**What needs to be done:**
Find the lines in the records below that contain "možnosť", and report each of them.

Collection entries
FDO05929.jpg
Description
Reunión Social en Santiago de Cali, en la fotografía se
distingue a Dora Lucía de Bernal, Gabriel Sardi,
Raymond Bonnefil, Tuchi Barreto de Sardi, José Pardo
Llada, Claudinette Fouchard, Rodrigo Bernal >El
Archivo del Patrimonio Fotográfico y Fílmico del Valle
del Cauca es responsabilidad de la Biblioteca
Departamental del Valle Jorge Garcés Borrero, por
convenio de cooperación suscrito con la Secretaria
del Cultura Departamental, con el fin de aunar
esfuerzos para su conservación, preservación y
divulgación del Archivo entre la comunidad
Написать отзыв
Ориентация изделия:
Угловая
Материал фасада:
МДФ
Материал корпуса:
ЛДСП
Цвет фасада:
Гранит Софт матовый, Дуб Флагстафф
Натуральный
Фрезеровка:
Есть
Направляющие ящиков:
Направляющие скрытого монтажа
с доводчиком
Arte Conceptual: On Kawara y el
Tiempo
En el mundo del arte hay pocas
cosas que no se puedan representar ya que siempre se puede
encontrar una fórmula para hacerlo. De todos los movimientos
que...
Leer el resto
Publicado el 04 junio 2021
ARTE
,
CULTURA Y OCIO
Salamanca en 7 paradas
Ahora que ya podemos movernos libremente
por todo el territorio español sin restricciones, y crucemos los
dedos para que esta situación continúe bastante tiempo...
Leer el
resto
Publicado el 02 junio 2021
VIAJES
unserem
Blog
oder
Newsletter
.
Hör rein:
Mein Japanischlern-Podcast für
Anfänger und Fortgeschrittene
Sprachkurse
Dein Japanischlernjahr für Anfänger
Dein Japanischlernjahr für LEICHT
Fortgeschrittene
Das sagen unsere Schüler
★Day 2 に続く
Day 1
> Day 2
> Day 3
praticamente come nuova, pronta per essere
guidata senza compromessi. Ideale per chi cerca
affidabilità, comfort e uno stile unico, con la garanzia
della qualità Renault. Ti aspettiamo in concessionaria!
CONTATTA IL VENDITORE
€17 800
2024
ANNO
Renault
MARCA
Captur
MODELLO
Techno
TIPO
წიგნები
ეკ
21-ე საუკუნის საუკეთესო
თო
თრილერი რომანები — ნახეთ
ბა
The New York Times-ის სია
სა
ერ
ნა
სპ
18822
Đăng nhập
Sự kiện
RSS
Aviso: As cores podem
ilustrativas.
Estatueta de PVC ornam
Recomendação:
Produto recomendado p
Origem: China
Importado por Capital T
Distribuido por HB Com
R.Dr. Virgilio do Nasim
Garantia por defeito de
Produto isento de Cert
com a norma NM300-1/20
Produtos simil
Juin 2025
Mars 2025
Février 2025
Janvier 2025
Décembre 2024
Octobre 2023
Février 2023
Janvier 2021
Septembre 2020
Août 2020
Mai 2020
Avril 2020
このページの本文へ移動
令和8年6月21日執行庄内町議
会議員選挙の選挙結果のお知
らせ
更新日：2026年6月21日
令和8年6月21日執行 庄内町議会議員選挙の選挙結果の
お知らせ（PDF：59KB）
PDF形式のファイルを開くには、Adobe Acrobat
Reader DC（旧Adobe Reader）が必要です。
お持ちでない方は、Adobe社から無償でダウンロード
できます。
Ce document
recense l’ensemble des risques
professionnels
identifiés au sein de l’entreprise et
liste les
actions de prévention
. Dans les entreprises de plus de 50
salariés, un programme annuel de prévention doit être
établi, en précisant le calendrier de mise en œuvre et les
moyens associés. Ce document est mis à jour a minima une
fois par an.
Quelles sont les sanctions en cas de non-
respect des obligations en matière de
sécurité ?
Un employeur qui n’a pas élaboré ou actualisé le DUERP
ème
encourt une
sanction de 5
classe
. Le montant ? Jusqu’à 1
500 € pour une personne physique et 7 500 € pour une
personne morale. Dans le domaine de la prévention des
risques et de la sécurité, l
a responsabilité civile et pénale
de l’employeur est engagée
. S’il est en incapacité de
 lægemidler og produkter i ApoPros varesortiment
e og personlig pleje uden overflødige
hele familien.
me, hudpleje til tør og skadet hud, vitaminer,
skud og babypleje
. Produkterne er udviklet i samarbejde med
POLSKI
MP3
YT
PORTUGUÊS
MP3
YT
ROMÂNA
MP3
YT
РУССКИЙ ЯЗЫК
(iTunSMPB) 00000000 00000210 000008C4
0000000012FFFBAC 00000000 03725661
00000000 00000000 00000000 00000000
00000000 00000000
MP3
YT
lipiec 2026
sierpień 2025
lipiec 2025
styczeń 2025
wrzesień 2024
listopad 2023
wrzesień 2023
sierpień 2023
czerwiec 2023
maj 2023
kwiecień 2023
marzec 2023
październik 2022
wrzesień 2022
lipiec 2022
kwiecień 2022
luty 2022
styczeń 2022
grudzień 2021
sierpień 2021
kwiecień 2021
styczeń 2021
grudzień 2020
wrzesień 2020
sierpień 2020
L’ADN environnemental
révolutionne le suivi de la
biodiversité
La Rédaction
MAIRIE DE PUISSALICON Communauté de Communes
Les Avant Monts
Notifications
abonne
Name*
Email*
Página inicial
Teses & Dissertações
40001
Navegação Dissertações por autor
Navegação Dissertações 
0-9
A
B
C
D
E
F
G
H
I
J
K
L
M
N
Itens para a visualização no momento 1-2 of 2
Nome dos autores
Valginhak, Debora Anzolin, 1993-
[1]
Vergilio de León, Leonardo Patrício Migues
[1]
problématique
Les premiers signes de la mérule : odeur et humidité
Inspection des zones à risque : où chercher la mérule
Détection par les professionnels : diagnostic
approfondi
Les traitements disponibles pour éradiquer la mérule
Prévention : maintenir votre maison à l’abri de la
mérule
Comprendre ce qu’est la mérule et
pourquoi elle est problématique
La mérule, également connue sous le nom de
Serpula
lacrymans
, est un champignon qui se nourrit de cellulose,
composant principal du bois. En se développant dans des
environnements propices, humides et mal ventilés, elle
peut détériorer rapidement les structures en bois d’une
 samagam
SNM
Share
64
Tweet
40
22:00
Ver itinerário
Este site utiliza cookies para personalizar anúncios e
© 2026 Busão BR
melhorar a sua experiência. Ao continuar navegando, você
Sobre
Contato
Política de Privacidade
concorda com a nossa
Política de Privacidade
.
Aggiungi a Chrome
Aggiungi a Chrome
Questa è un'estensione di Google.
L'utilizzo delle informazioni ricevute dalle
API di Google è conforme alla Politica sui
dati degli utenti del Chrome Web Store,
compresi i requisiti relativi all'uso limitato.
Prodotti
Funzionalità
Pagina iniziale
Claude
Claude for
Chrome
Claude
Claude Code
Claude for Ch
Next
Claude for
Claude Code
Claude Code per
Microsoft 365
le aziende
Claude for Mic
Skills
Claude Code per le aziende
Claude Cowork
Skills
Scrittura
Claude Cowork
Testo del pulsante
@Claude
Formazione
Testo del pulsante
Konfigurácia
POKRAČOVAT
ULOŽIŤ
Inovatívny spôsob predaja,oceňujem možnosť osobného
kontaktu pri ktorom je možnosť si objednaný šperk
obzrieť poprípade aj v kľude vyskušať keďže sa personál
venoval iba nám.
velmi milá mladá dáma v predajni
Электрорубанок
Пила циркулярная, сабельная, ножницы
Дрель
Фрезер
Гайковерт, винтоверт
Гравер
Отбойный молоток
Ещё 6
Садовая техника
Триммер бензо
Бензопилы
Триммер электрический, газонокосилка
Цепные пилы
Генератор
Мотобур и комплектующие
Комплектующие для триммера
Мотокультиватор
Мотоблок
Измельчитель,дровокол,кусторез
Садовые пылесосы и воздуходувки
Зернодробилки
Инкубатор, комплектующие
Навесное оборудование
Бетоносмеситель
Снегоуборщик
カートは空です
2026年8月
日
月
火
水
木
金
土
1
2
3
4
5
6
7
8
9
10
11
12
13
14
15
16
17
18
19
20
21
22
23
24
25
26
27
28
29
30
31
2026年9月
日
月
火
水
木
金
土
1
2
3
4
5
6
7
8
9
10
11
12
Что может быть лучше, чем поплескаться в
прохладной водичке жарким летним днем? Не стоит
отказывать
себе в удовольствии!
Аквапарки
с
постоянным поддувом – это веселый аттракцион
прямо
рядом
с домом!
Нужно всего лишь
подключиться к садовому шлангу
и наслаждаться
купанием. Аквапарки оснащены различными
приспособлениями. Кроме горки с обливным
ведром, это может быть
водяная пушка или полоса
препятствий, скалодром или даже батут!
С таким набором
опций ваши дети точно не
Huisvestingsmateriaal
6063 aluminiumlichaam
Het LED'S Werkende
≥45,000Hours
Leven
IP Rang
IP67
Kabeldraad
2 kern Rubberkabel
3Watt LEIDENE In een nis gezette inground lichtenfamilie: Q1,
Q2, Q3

**Answer to the exercise:**
Inovatívny spôsob predaja,oceňujem možnosť osobného
kontaktu pri ktorom je možnosť si objednaný šperk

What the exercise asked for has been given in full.